WORK TASK: Each record, word for word and stripped of pictures, is what the answer should contain.

■ ■ ■ ■ ■ ■ ■

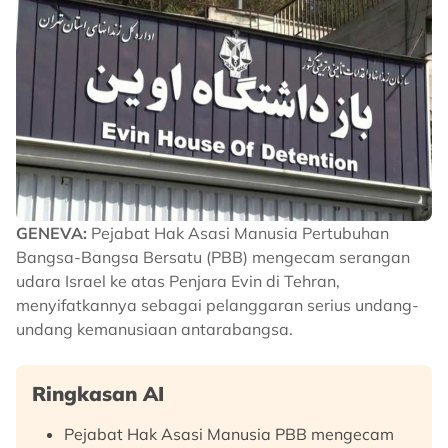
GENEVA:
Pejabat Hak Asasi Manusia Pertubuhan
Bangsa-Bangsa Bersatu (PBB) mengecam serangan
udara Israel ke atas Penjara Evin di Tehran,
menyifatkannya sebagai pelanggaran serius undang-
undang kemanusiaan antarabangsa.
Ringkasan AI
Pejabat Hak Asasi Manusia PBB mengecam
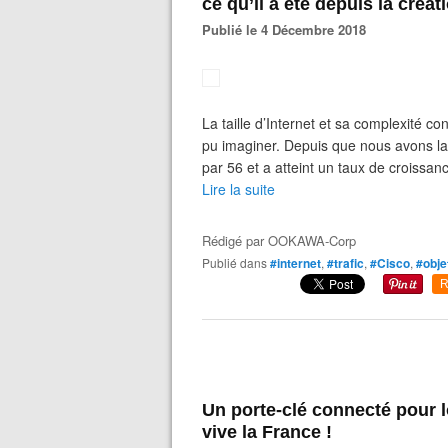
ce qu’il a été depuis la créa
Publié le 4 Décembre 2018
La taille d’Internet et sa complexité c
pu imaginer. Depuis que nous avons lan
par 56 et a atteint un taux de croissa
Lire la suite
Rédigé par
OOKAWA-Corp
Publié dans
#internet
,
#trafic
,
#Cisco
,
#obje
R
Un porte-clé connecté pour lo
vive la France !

■ ■ ■ ■ ■ ■ ■

REPLY TO THE EXERCISE:
GENEVA:
Pejabat Hak Asasi Manusia Pertubuhan
Bangsa-Bangsa Bersatu (PBB) mengecam serangan
udara Israel ke atas Penjara Evin di Tehran,
menyifatkannya sebagai pelanggaran serius undang-
undang kemanusiaan antarabangsa.
Ringkasan AI
Pejabat Hak Asasi Manusia PBB mengecam
ce qu’il a été depuis la créa
Publié le 4 Décembre 2018
La taille d’Internet et sa complexité c
pu imaginer. Depuis que nous avons lan
par 56 et a atteint un taux de croissa
Lire la suite
Rédigé par
OOKAWA-Corp
Publié dans
#internet
,
#trafic
,
#Cisco
,
#obje
R
Un porte-clé connecté pour lo
vive la France !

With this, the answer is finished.